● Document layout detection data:
[Start of Attachment]

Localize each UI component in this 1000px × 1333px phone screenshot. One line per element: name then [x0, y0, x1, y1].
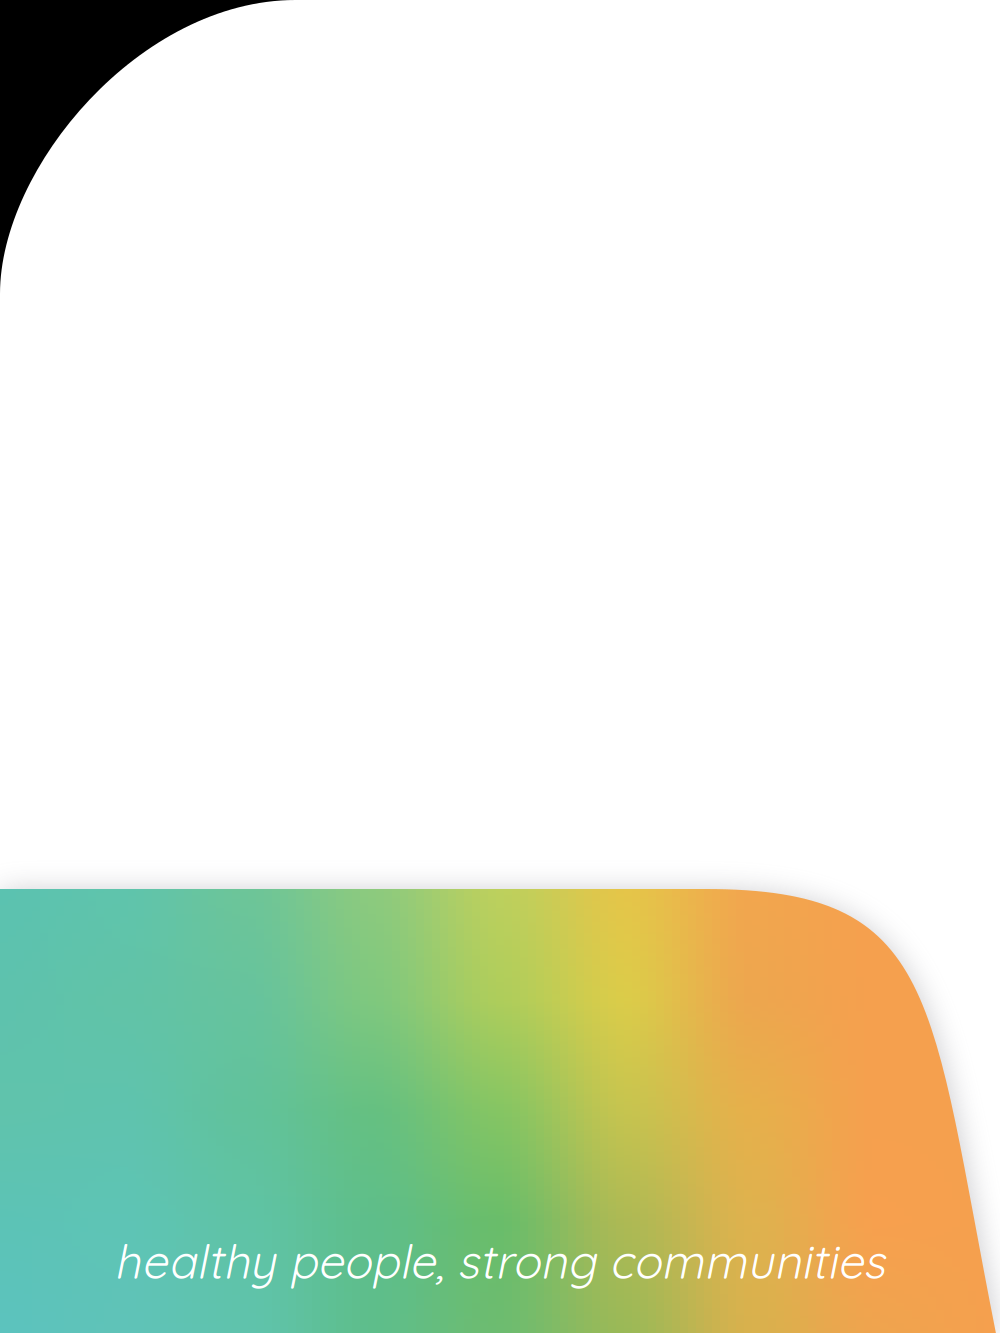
staticText: healthy people, strong communities [114, 1232, 885, 1290]
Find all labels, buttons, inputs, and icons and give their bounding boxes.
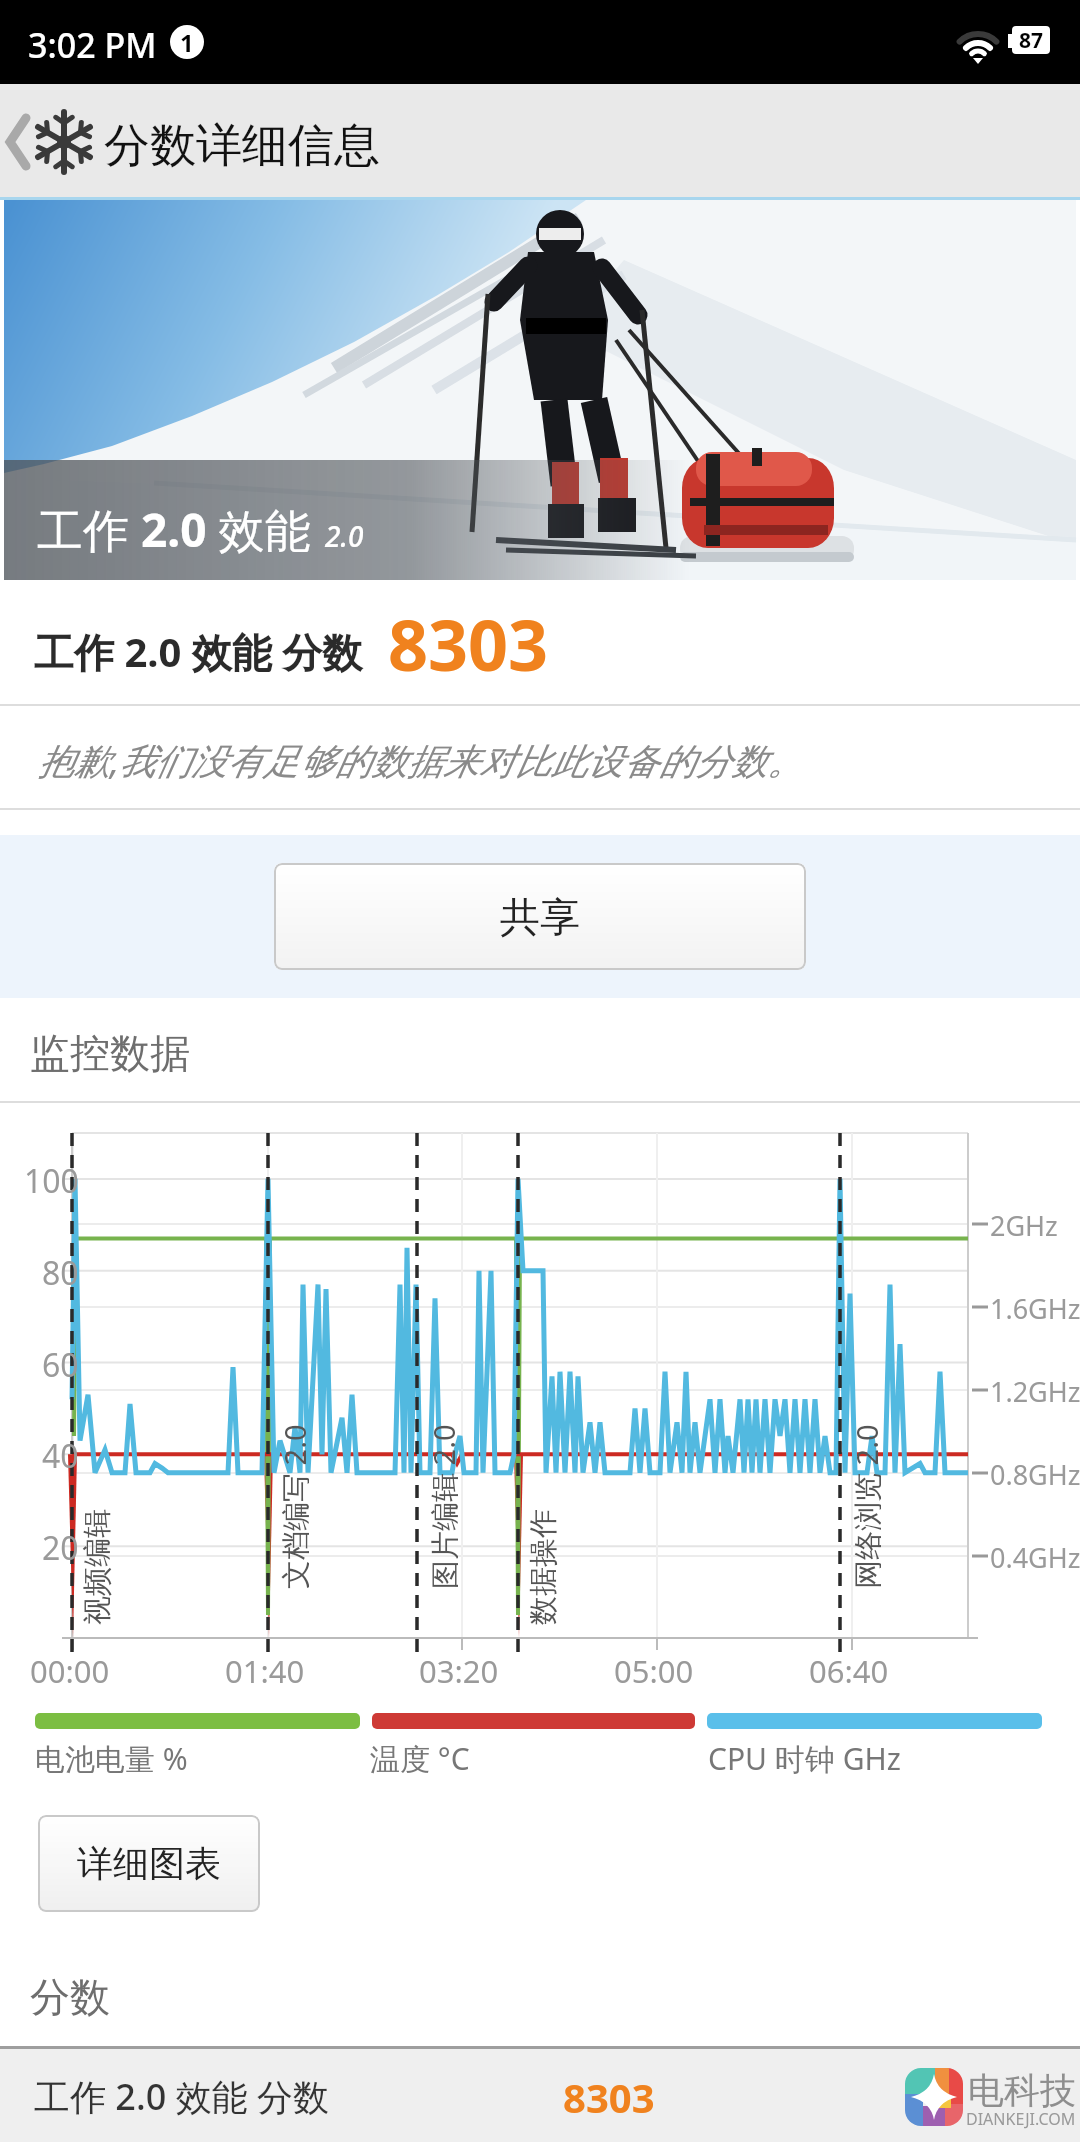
staticText: 抱歉,我们没有足够的数据来对比此设备的分数。 bbox=[38, 736, 804, 785]
staticText: 1.2GHz bbox=[990, 1373, 1080, 1410]
staticText: 电科技 bbox=[968, 2068, 1076, 2113]
staticText: 20 bbox=[42, 1526, 79, 1570]
staticText: 0.8GHz bbox=[990, 1456, 1080, 1493]
staticText: 网络浏览 2.0 bbox=[847, 1424, 881, 1589]
staticText: DIANKEJI.COM bbox=[966, 2108, 1076, 2130]
staticText: 工作 2.0 效能 2.0 bbox=[37, 498, 364, 561]
staticText: 00:00 bbox=[30, 1650, 110, 1692]
staticText: 87 bbox=[1019, 26, 1044, 54]
staticText: 40 bbox=[42, 1434, 79, 1478]
staticText: 06:40 bbox=[809, 1650, 889, 1692]
staticText: 3:02 PM bbox=[28, 22, 157, 68]
staticText: 0.4GHz bbox=[990, 1539, 1080, 1576]
staticText: 2GHz bbox=[990, 1207, 1058, 1244]
staticText: CPU 时钟 GHz bbox=[708, 1738, 901, 1779]
staticText: 共享 bbox=[500, 892, 580, 942]
staticText: 文档编写 2.0 bbox=[275, 1424, 309, 1589]
staticText: 01:40 bbox=[225, 1650, 305, 1692]
staticText: 分数详细信息 bbox=[104, 117, 380, 175]
staticText: 8303 bbox=[563, 2070, 655, 2124]
staticText: 数据操作 bbox=[525, 1509, 559, 1625]
staticText: 分数 bbox=[30, 1972, 110, 2022]
staticText: 80 bbox=[42, 1251, 79, 1295]
button[interactable]: 共享 bbox=[274, 863, 806, 970]
staticText: 03:20 bbox=[419, 1650, 499, 1692]
staticText: 详细图表 bbox=[77, 1841, 221, 1886]
staticText: 05:00 bbox=[614, 1650, 694, 1692]
staticText: 监控数据 bbox=[30, 1028, 190, 1078]
staticText: 60 bbox=[42, 1343, 79, 1387]
staticText: 电池电量 % bbox=[35, 1738, 188, 1779]
staticText: 视频编辑 bbox=[79, 1509, 113, 1625]
button[interactable]: 工作 2.0 效能 2.0 bbox=[4, 200, 1076, 580]
button[interactable]: 详细图表 bbox=[38, 1815, 260, 1912]
staticText: 100 bbox=[24, 1159, 79, 1203]
staticText: 1.6GHz bbox=[990, 1290, 1080, 1327]
staticText: 工作 2.0 效能 分数 bbox=[34, 624, 363, 679]
staticText: 8303 bbox=[388, 596, 549, 691]
staticText: 图片编辑 2.0 bbox=[424, 1424, 458, 1589]
staticText: 工作 2.0 效能 分数 bbox=[34, 2072, 330, 2121]
staticText: 温度 °C bbox=[370, 1738, 470, 1779]
button[interactable] bbox=[0, 100, 100, 186]
staticText: 1 bbox=[180, 26, 194, 59]
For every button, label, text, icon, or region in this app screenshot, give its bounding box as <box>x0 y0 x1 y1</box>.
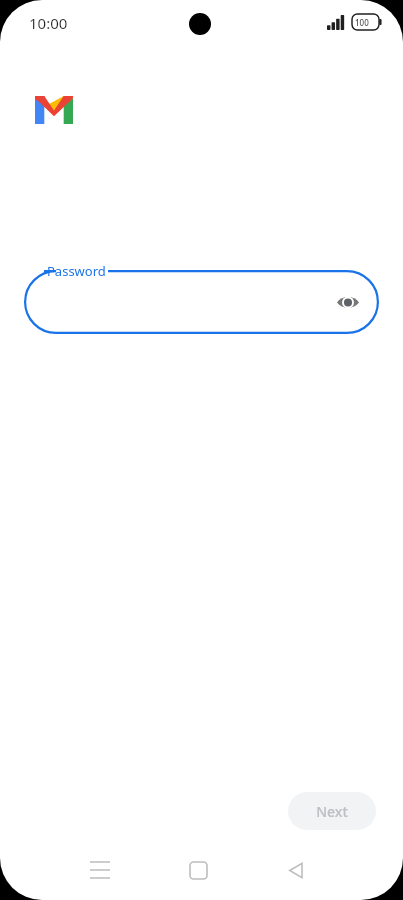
button[interactable]: Next <box>288 792 376 830</box>
staticText: Password <box>47 262 106 280</box>
button[interactable]: Back <box>274 848 318 892</box>
staticText: 100 <box>355 17 369 28</box>
button[interactable]: Password <box>24 270 379 334</box>
button[interactable]: Recent apps <box>78 848 122 892</box>
button[interactable]: Show password <box>331 285 365 319</box>
button[interactable]: Home <box>176 848 220 892</box>
staticText: Next <box>316 802 348 821</box>
staticText: 10:00 <box>29 13 68 33</box>
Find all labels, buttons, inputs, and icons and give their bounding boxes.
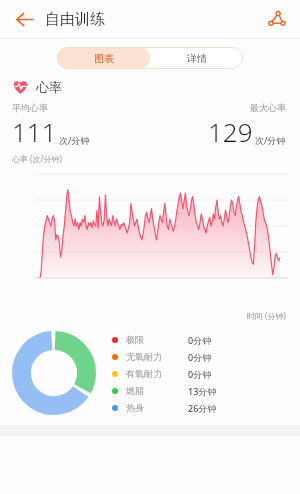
staticText: 无氧耐力 — [126, 351, 188, 362]
staticText: 26分钟 — [188, 402, 217, 414]
staticText: 平均心率 — [12, 102, 48, 113]
staticText: 热身 — [126, 402, 188, 413]
staticText: 燃脂 — [126, 385, 188, 396]
button[interactable]: Back — [9, 4, 39, 34]
staticText: 13分钟 — [188, 385, 217, 397]
staticText: 最大心率 — [250, 102, 286, 113]
staticText: 心率 — [36, 79, 62, 95]
staticText: 图表 — [94, 52, 114, 65]
staticText: 心率 (次/分钟) — [12, 153, 62, 164]
staticText: 时间 (分钟) — [247, 310, 286, 321]
staticText: 详情 — [187, 52, 207, 65]
staticText: 自由训练 — [45, 10, 105, 29]
staticText: 111 — [12, 114, 57, 149]
staticText: 0分钟 — [188, 351, 212, 363]
staticText: 次/分钟 — [255, 134, 286, 146]
staticText: 129 — [208, 114, 253, 149]
staticText: 0分钟 — [188, 368, 212, 380]
button[interactable]: Share — [261, 4, 291, 34]
staticText: 次/分钟 — [59, 134, 90, 146]
button[interactable]: 图表 — [57, 47, 150, 69]
staticText: 有氧耐力 — [126, 368, 188, 379]
staticText: 极限 — [126, 334, 188, 345]
staticText: 0分钟 — [188, 334, 212, 346]
button[interactable]: 详情 — [150, 47, 243, 69]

[End of Attachment]

● DESCRIPTION OF THE TASK: Repeat each record verbatim, pictures excluded.

● RESPONSE AREA:
Localize each UI component in this 1000px × 1333px phone screenshot. One line per element: name then [x0, y0, x1, y1].
staticText: healthy people, strong communities [114, 1232, 885, 1290]
Find all labels, buttons, inputs, and icons and give their bounding boxes.
staticText: 抱歉,我们没有足够的数据来对比此设备的分数。 bbox=[38, 736, 804, 785]
staticText: 1.2GHz bbox=[990, 1373, 1080, 1410]
staticText: 电科技 bbox=[968, 2068, 1076, 2113]
staticText: 20 bbox=[42, 1526, 79, 1570]
staticText: 0.8GHz bbox=[990, 1456, 1080, 1493]
staticText: 网络浏览 2.0 bbox=[847, 1424, 881, 1589]
staticText: DIANKEJI.COM bbox=[966, 2108, 1076, 2130]
staticText: 工作 2.0 效能 2.0 bbox=[37, 498, 364, 561]
staticText: 00:00 bbox=[30, 1650, 110, 1692]
staticText: 87 bbox=[1019, 26, 1044, 54]
staticText: 40 bbox=[42, 1434, 79, 1478]
staticText: 06:40 bbox=[809, 1650, 889, 1692]
staticText: 3:02 PM bbox=[28, 22, 157, 68]
staticText: 0.4GHz bbox=[990, 1539, 1080, 1576]
staticText: 2GHz bbox=[990, 1207, 1058, 1244]
staticText: CPU 时钟 GHz bbox=[708, 1738, 901, 1779]
staticText: 共享 bbox=[500, 892, 580, 942]
staticText: 文档编写 2.0 bbox=[275, 1424, 309, 1589]
staticText: 01:40 bbox=[225, 1650, 305, 1692]
staticText: 分数详细信息 bbox=[104, 117, 380, 175]
staticText: 8303 bbox=[563, 2070, 655, 2124]
staticText: 数据操作 bbox=[525, 1509, 559, 1625]
staticText: 分数 bbox=[30, 1972, 110, 2022]
staticText: 80 bbox=[42, 1251, 79, 1295]
button[interactable]: 共享 bbox=[274, 863, 806, 970]
staticText: 03:20 bbox=[419, 1650, 499, 1692]
staticText: 详细图表 bbox=[77, 1841, 221, 1886]
staticText: 05:00 bbox=[614, 1650, 694, 1692]
staticText: 监控数据 bbox=[30, 1028, 190, 1078]
staticText: 60 bbox=[42, 1343, 79, 1387]
staticText: 电池电量 % bbox=[35, 1738, 188, 1779]
staticText: 视频编辑 bbox=[79, 1509, 113, 1625]
button[interactable]: 工作 2.0 效能 2.0 bbox=[4, 200, 1076, 580]
button[interactable]: 详细图表 bbox=[38, 1815, 260, 1912]
staticText: 100 bbox=[24, 1159, 79, 1203]
staticText: 1.6GHz bbox=[990, 1290, 1080, 1327]
staticText: 工作 2.0 效能 分数 bbox=[34, 624, 363, 679]
staticText: 8303 bbox=[388, 596, 549, 691]
staticText: 图片编辑 2.0 bbox=[424, 1424, 458, 1589]
staticText: 工作 2.0 效能 分数 bbox=[34, 2072, 330, 2121]
staticText: 温度 °C bbox=[370, 1738, 470, 1779]
button[interactable] bbox=[0, 100, 100, 186]
staticText: 1 bbox=[180, 26, 194, 59]
For every button, label, text, icon, or region in this app screenshot, give its bounding box as <box>x0 y0 x1 y1</box>.
button[interactable]: Next <box>288 792 376 830</box>
staticText: Password <box>47 262 106 280</box>
button[interactable]: Back <box>274 848 318 892</box>
staticText: 100 <box>355 17 369 28</box>
button[interactable]: Password <box>24 270 379 334</box>
button[interactable]: Recent apps <box>78 848 122 892</box>
button[interactable]: Show password <box>331 285 365 319</box>
button[interactable]: Home <box>176 848 220 892</box>
staticText: Next <box>316 802 348 821</box>
staticText: 10:00 <box>29 13 68 33</box>
Find all labels, buttons, inputs, and icons and give their bounding boxes.
staticText: 无氧耐力 — [126, 351, 188, 362]
staticText: 26分钟 — [188, 402, 217, 414]
staticText: 平均心率 — [12, 102, 48, 113]
staticText: 热身 — [126, 402, 188, 413]
staticText: 燃脂 — [126, 385, 188, 396]
button[interactable]: Back — [9, 4, 39, 34]
staticText: 13分钟 — [188, 385, 217, 397]
staticText: 最大心率 — [250, 102, 286, 113]
staticText: 心率 — [36, 79, 62, 95]
staticText: 图表 — [94, 52, 114, 65]
staticText: 心率 (次/分钟) — [12, 153, 62, 164]
staticText: 时间 (分钟) — [247, 310, 286, 321]
staticText: 详情 — [187, 52, 207, 65]
staticText: 自由训练 — [45, 10, 105, 29]
staticText: 111 — [12, 114, 57, 149]
staticText: 0分钟 — [188, 351, 212, 363]
staticText: 次/分钟 — [255, 134, 286, 146]
staticText: 129 — [208, 114, 253, 149]
staticText: 0分钟 — [188, 368, 212, 380]
button[interactable]: Share — [261, 4, 291, 34]
staticText: 次/分钟 — [59, 134, 90, 146]
button[interactable]: 图表 — [57, 47, 150, 69]
staticText: 有氧耐力 — [126, 368, 188, 379]
staticText: 极限 — [126, 334, 188, 345]
staticText: 0分钟 — [188, 334, 212, 346]
button[interactable]: 详情 — [150, 47, 243, 69]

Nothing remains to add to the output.